“Dünya ve içindekiler mel’undur.” hadis-i şerifini nasıl anlamalıyız?


Dünya, yâni şu hayatımız... Dünya ve içindekilerin Allah indinde bir kıymeti yoktur. Burada kalacaktır, fânidir. Hayırlı olan, Allah indinde kıymetli olan ibadettir, taattir, hayırdır, hasenattır, ahirette fayda edecek şeylerdir. Böyle anlayacağız.

Hadis-i şerifin tamamı şöyle: [45]

 

الدُّنْيا مَلْعُونَةٌ، مَلْعُونٌ مَا فِيهَا، إلاَّ ذِكْرَ اللهِ وَمَا وَلاَهُ، وَعَالِمًا

 

 أوْ مُتَعَلِّمًا (ه. عن أبي هريرة؛ طس. عن ابن مسعود)

 

RE. 208/3 (Ed-dünyâ mel’ùnetün, mel’ùnün mâ fîhâ, illâ zikra’llàhi ve mâ vâlâhü, ve àlimen, ev müteallimen)

Tirmizî ve İbn-i Mâce Ebû Hüreyre RA’dan rivayet etmiş, sahih hadistir. Peygamber SAS Efendimiz buyurmuşlar ki:

(Ed-dünyâ mel’ùnetün, mel’ùnün mâ fîhâ) “Dünya mel’undur, kıymetsizdir, Allah’ın lânetine uğramıştır; içindeki her şey de kıymetsizdir, mel’undur.
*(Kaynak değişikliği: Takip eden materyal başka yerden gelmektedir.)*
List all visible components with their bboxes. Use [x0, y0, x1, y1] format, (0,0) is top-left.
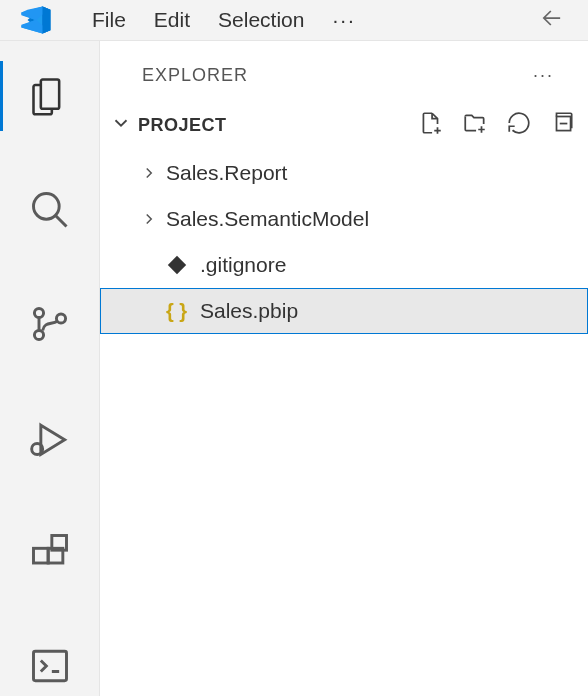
- chevron-down-icon: [110, 112, 132, 138]
- main-area: EXPLORER ··· PROJECT: [0, 41, 588, 696]
- activity-search[interactable]: [0, 171, 100, 249]
- project-section-actions: [418, 110, 576, 140]
- tree-item-label: Sales.SemanticModel: [166, 207, 369, 231]
- menu-bar: File Edit Selection ···: [80, 4, 534, 36]
- vscode-logo-icon: [18, 3, 52, 37]
- tree-file-gitignore[interactable]: .gitignore: [100, 242, 588, 288]
- json-file-icon: { }: [166, 300, 194, 323]
- explorer-more-actions[interactable]: ···: [533, 65, 554, 86]
- new-folder-button[interactable]: [462, 110, 488, 140]
- back-button[interactable]: [534, 0, 570, 40]
- titlebar: File Edit Selection ···: [0, 0, 588, 41]
- activity-extensions[interactable]: [0, 513, 100, 591]
- tree-file-sales-pbip[interactable]: { } Sales.pbip: [100, 288, 588, 334]
- menu-file[interactable]: File: [80, 4, 138, 36]
- file-tree: Sales.Report Sales.SemanticModel .gitign…: [100, 146, 588, 334]
- tree-folder-sales-report[interactable]: Sales.Report: [100, 150, 588, 196]
- menu-edit[interactable]: Edit: [142, 4, 202, 36]
- menu-overflow[interactable]: ···: [320, 4, 368, 36]
- svg-rect-5: [33, 548, 48, 563]
- new-file-button[interactable]: [418, 110, 444, 140]
- svg-point-0: [33, 194, 59, 220]
- activity-run-debug[interactable]: [0, 399, 100, 477]
- activity-source-control[interactable]: [0, 285, 100, 363]
- svg-point-3: [56, 314, 65, 323]
- refresh-button[interactable]: [506, 110, 532, 140]
- activity-explorer[interactable]: [0, 57, 100, 135]
- gitignore-file-icon: [166, 254, 194, 276]
- project-section-header[interactable]: PROJECT: [100, 104, 588, 146]
- tree-item-label: Sales.pbip: [200, 299, 298, 323]
- tree-item-label: Sales.Report: [166, 161, 287, 185]
- activity-bar: [0, 41, 100, 696]
- svg-rect-8: [33, 651, 66, 680]
- tree-folder-sales-semanticmodel[interactable]: Sales.SemanticModel: [100, 196, 588, 242]
- activity-terminal[interactable]: [0, 627, 100, 696]
- tree-item-label: .gitignore: [200, 253, 286, 277]
- menu-selection[interactable]: Selection: [206, 4, 316, 36]
- explorer-header: EXPLORER ···: [100, 61, 588, 104]
- chevron-right-icon: [140, 164, 158, 182]
- svg-point-1: [34, 308, 43, 317]
- svg-point-2: [34, 330, 43, 339]
- project-section-title: PROJECT: [138, 115, 418, 136]
- collapse-all-button[interactable]: [550, 110, 576, 140]
- chevron-right-icon: [140, 210, 158, 228]
- explorer-sidebar: EXPLORER ··· PROJECT: [100, 41, 588, 696]
- explorer-title: EXPLORER: [142, 65, 533, 86]
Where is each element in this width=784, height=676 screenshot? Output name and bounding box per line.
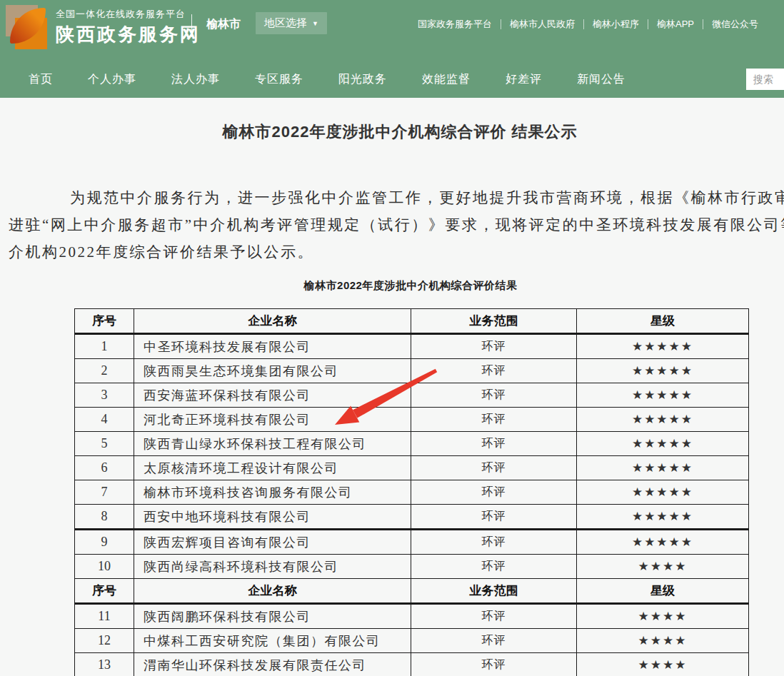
nav-item-法人办事[interactable]: 法人办事: [171, 72, 220, 87]
row-number-cell: 7: [75, 480, 134, 505]
nav-item-好差评[interactable]: 好差评: [506, 72, 542, 87]
row-number-cell: 2: [75, 359, 134, 383]
nav-item-个人办事[interactable]: 个人办事: [88, 72, 136, 87]
company-name-cell: 陕西青山绿水环保科技工程有限公司: [134, 432, 411, 456]
column-header: 企业名称: [134, 309, 411, 334]
current-city-label[interactable]: 榆林市: [206, 17, 241, 32]
nav-item-专区服务[interactable]: 专区服务: [255, 72, 303, 87]
table-row: 6太原核清环境工程设计有限公司环评★★★★★: [75, 456, 749, 480]
company-name-cell: 西安中地环境科技有限公司: [134, 505, 411, 530]
document-page: 榆林市2022年度涉批中介机构综合评价 结果公示 为规范中介服务行为，进一步强化…: [0, 98, 784, 676]
company-name-cell: 渭南华山环保科技发展有限责任公司: [134, 653, 411, 676]
chevron-down-icon: ▼: [312, 20, 318, 27]
search-input[interactable]: [746, 69, 784, 90]
table-row: 12中煤科工西安研究院（集团）有限公司环评★★★★: [75, 629, 749, 653]
nav-item-阳光政务[interactable]: 阳光政务: [338, 72, 387, 87]
business-scope-cell: 环评: [411, 334, 577, 359]
nav-item-效能监督[interactable]: 效能监督: [422, 72, 471, 87]
region-selector-label: 地区选择: [264, 16, 307, 30]
business-scope-cell: 环评: [411, 604, 577, 629]
table-row: 10陕西尚绿高科环境科技有限公司环评★★★★: [75, 555, 749, 579]
column-header: 业务范围: [411, 579, 577, 604]
company-name-cell: 中煤科工西安研究院（集团）有限公司: [134, 629, 411, 653]
row-number-cell: 10: [75, 555, 134, 579]
header-link[interactable]: 榆林市人民政府: [501, 18, 583, 31]
table-row: 13渭南华山环保科技发展有限责任公司环评★★★★: [75, 653, 749, 676]
company-name-cell: 中圣环境科技发展有限公司: [134, 334, 411, 359]
star-rating-cell: ★★★★: [577, 629, 749, 653]
row-number-cell: 6: [75, 456, 134, 480]
table-row: 9陕西宏辉项目咨询有限公司环评★★★★★: [75, 530, 749, 555]
nav-item-新闻公告[interactable]: 新闻公告: [577, 72, 625, 87]
business-scope-cell: 环评: [411, 432, 577, 456]
row-number-cell: 11: [75, 604, 134, 629]
star-rating-cell: ★★★★★: [577, 432, 749, 456]
star-rating-cell: ★★★★★: [577, 334, 749, 359]
company-name-cell: 榆林市环境科技咨询服务有限公司: [134, 480, 411, 505]
header-links: 国家政务服务平台榆林市人民政府榆林小程序榆林APP微信公众号注册: [409, 18, 784, 31]
table-row: 11陕西阔鹏环保科技有限公司环评★★★★: [75, 604, 749, 629]
column-header: 企业名称: [134, 579, 411, 604]
paragraph-line-3: 介机构2022年度综合评价结果予以公示。: [9, 242, 314, 262]
business-scope-cell: 环评: [411, 629, 577, 653]
business-scope-cell: 环评: [411, 359, 577, 383]
table-row: 7榆林市环境科技咨询服务有限公司环评★★★★★: [75, 480, 749, 505]
star-rating-cell: ★★★★: [577, 555, 749, 579]
row-number-cell: 1: [75, 334, 134, 359]
site-logo-icon[interactable]: [6, 5, 49, 49]
region-selector-button[interactable]: 地区选择 ▼: [256, 12, 327, 34]
search-box[interactable]: [746, 69, 784, 90]
table-row: 1中圣环境科技发展有限公司环评★★★★★: [75, 334, 749, 359]
platform-name: 全国一体化在线政务服务平台: [56, 7, 201, 21]
column-header: 序号: [75, 579, 134, 604]
row-number-cell: 8: [75, 505, 134, 530]
business-scope-cell: 环评: [411, 505, 577, 530]
header-link[interactable]: 国家政务服务平台: [409, 18, 501, 31]
column-header: 业务范围: [411, 309, 577, 334]
nav-item-首页[interactable]: 首页: [29, 72, 53, 87]
business-scope-cell: 环评: [411, 456, 577, 480]
site-header: 全国一体化在线政务服务平台 陕西政务服务网 榆林市 地区选择 ▼ 国家政务服务平…: [0, 0, 784, 61]
company-name-cell: 陕西尚绿高科环境科技有限公司: [134, 555, 411, 579]
brand-block: 全国一体化在线政务服务平台 陕西政务服务网: [56, 7, 201, 47]
evaluation-results-table: 序号企业名称业务范围星级1中圣环境科技发展有限公司环评★★★★★2陕西雨昊生态环…: [74, 308, 749, 676]
company-name-cell: 河北奇正环境科技有限公司: [134, 408, 411, 432]
business-scope-cell: 环评: [411, 408, 577, 432]
table-body: 序号企业名称业务范围星级1中圣环境科技发展有限公司环评★★★★★2陕西雨昊生态环…: [75, 309, 749, 676]
business-scope-cell: 环评: [411, 383, 577, 408]
paragraph-line-1: 为规范中介服务行为，进一步强化中介监管工作，更好地提升我市营商环境，根据《榆林市…: [9, 188, 784, 208]
header-link[interactable]: 榆林小程序: [584, 18, 648, 31]
column-header: 序号: [75, 309, 134, 334]
row-number-cell: 3: [75, 383, 134, 408]
star-rating-cell: ★★★★★: [577, 530, 749, 555]
table-caption: 榆林市2022年度涉批中介机构综合评价结果: [0, 279, 784, 293]
star-rating-cell: ★★★★★: [577, 505, 749, 530]
register-link[interactable]: 注册: [779, 18, 784, 31]
company-name-cell: 陕西阔鹏环保科技有限公司: [134, 604, 411, 629]
column-header: 星级: [577, 309, 749, 334]
table-row: 4河北奇正环境科技有限公司环评★★★★★: [75, 408, 749, 432]
page-title: 榆林市2022年度涉批中介机构综合评价 结果公示: [0, 121, 784, 143]
header-link[interactable]: 微信公众号: [703, 18, 767, 31]
header-link[interactable]: 榆林APP: [648, 18, 703, 31]
table-row: 5陕西青山绿水环保科技工程有限公司环评★★★★★: [75, 432, 749, 456]
row-number-cell: 9: [75, 530, 134, 555]
star-rating-cell: ★★★★★: [577, 359, 749, 383]
star-rating-cell: ★★★★★: [577, 480, 749, 505]
business-scope-cell: 环评: [411, 653, 577, 676]
company-name-cell: 陕西雨昊生态环境集团有限公司: [134, 359, 411, 383]
table-header-row: 序号企业名称业务范围星级: [75, 579, 749, 604]
table-header-row: 序号企业名称业务范围星级: [75, 309, 749, 334]
star-rating-cell: ★★★★★: [577, 456, 749, 480]
main-content: 榆林市2022年度涉批中介机构综合评价 结果公示 为规范中介服务行为，进一步强化…: [0, 98, 784, 676]
star-rating-cell: ★★★★: [577, 604, 749, 629]
site-name: 陕西政务服务网: [56, 21, 201, 47]
company-name-cell: 太原核清环境工程设计有限公司: [134, 456, 411, 480]
star-rating-cell: ★★★★★: [577, 408, 749, 432]
company-name-cell: 西安海蓝环保科技有限公司: [134, 383, 411, 408]
business-scope-cell: 环评: [411, 555, 577, 579]
paragraph-line-2: 进驻“网上中介服务超市”中介机构考评管理规定（试行）》要求，现将评定的中圣环境科…: [9, 215, 784, 235]
main-nav: 首页个人办事法人办事专区服务阳光政务效能监督好差评新闻公告: [0, 61, 784, 98]
row-number-cell: 5: [75, 432, 134, 456]
star-rating-cell: ★★★★★: [577, 383, 749, 408]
Allah’ın lânetine uğramış şeylerdir, lânetli şeylerdir, uğursuz şeylerdir.

(İllâ zikra’llàhi ve mâ vâlâhü) Ancak, Allah-u Teàlâ Hazretleri’nin zikri ile, ona taalluk eden şeyler, Allah’ın sevdiği şeyler müstesnâ... (Ve àlimen) “Öğreten müstesnâ, muallim müstesnâ... (Ev müteallimen) Öğrenci müstesnâ, öğrenen müstesnâ...” Yâni, bunlar iyidir, Allah bunları seviyor.
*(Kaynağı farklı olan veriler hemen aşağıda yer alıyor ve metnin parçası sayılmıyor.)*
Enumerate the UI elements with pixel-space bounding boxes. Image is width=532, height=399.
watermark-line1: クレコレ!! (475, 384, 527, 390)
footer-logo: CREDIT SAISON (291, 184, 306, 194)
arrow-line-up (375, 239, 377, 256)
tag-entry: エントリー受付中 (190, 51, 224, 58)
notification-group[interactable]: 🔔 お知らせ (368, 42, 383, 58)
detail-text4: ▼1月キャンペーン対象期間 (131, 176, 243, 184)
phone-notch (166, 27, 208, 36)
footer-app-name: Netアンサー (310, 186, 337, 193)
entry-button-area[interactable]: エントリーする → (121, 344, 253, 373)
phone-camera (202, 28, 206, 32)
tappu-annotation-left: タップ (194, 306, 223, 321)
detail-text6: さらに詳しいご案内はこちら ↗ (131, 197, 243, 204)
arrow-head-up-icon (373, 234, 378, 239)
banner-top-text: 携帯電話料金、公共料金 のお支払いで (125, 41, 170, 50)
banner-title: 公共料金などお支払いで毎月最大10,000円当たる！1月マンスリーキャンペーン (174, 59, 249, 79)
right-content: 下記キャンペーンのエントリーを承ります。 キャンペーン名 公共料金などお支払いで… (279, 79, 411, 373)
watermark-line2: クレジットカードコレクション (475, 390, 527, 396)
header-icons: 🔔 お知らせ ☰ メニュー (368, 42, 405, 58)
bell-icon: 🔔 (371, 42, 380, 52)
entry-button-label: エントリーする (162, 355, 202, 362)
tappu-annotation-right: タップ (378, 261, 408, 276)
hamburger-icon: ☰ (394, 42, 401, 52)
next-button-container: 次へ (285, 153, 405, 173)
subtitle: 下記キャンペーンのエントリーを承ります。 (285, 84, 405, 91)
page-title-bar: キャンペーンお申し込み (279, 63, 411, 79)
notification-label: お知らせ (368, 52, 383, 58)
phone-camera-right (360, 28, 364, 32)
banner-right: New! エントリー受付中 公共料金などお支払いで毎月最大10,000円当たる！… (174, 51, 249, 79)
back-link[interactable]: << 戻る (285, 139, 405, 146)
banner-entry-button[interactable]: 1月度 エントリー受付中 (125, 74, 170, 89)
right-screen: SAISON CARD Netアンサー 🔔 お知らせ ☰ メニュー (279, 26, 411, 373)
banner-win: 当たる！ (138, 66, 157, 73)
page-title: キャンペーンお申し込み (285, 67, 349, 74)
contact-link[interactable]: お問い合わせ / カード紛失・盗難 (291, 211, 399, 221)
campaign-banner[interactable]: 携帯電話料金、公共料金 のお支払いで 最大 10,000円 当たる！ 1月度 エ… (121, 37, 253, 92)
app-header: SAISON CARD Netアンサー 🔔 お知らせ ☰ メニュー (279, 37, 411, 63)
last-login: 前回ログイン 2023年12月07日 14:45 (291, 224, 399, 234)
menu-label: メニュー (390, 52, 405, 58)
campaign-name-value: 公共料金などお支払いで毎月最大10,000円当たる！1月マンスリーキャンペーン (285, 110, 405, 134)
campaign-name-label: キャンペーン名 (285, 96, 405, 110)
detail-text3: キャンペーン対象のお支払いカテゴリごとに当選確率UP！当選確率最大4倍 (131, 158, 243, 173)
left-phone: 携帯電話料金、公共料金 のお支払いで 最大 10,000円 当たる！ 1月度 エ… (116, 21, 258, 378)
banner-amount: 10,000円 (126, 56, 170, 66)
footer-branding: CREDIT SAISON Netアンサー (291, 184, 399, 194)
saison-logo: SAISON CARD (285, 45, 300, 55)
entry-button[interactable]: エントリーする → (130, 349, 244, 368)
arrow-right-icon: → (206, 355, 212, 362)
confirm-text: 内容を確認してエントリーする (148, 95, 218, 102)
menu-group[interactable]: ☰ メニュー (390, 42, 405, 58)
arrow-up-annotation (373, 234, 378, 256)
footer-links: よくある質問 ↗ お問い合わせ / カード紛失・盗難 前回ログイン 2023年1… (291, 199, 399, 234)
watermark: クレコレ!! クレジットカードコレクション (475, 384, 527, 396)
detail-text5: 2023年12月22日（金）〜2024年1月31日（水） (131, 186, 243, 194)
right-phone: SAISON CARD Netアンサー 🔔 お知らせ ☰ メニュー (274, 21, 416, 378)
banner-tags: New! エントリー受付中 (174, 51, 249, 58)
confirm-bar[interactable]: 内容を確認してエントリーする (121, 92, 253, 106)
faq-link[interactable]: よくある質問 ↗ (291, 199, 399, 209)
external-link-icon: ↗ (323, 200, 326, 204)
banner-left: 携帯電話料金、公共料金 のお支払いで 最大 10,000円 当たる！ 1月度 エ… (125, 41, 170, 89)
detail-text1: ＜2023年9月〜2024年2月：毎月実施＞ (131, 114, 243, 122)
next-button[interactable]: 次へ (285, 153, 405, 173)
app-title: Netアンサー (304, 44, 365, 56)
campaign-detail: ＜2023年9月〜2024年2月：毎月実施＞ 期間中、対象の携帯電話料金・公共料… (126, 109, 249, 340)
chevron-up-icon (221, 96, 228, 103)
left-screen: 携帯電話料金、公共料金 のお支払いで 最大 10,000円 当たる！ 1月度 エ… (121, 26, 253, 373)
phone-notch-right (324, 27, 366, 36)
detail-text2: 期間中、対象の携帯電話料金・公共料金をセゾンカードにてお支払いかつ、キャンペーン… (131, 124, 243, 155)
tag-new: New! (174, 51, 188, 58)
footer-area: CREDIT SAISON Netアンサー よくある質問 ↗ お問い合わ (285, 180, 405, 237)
Prof. Dr. Mahmud Es’ad COŞAN

[45] Tirmizî, Sünen, c.VIII, s.302, no:2244; İbn-i Mâce, Sünen, c.XII, s.136, no:4102; Beyhakî, Şuabü’l-İman, c.II, s.265, no:1708; Begavî, Şerhü’s-Sünneh, c.VII, s.197; Ukaylî, Duafâ, c.IV, s.491, no:1051; Hakîm-i Tirmizi, Nevâdirü’l-Usül, cI, s.255; Ebû Hüreyre RA’dan.

Taberânî, Mu’cemü’l-Evsat, c.IV, s.236, no:4072; Abdullah ibn-i Mes’ud RA’dan.

Kenzü’l-Ummâl, c.III, s.186, no:6084, 6085; Câmiü’l-Ehàdîs, c.XIII, s.14, no:12440.